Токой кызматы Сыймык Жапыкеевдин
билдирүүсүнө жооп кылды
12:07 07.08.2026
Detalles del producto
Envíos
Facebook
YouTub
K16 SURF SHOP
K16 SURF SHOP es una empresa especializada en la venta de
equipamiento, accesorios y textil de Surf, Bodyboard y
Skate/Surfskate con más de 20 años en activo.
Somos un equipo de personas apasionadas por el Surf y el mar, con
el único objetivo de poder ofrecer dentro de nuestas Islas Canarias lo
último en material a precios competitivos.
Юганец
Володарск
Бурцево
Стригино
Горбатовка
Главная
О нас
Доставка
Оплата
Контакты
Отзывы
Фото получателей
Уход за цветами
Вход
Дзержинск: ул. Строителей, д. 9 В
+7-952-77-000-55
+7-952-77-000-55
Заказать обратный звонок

-=-=-

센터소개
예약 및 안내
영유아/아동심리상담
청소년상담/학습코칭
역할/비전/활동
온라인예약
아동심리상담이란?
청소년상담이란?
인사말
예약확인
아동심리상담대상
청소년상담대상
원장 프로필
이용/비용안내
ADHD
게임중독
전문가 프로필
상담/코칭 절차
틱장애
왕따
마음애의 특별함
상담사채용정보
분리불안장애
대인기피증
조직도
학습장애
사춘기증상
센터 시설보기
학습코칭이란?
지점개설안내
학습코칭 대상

-=-=-

§ Activity:
Select and copy every line of the listing with the word "SHOP".

§ Task output:
K16 SURF SHOP
K16 SURF SHOP es una empresa especializada en la venta de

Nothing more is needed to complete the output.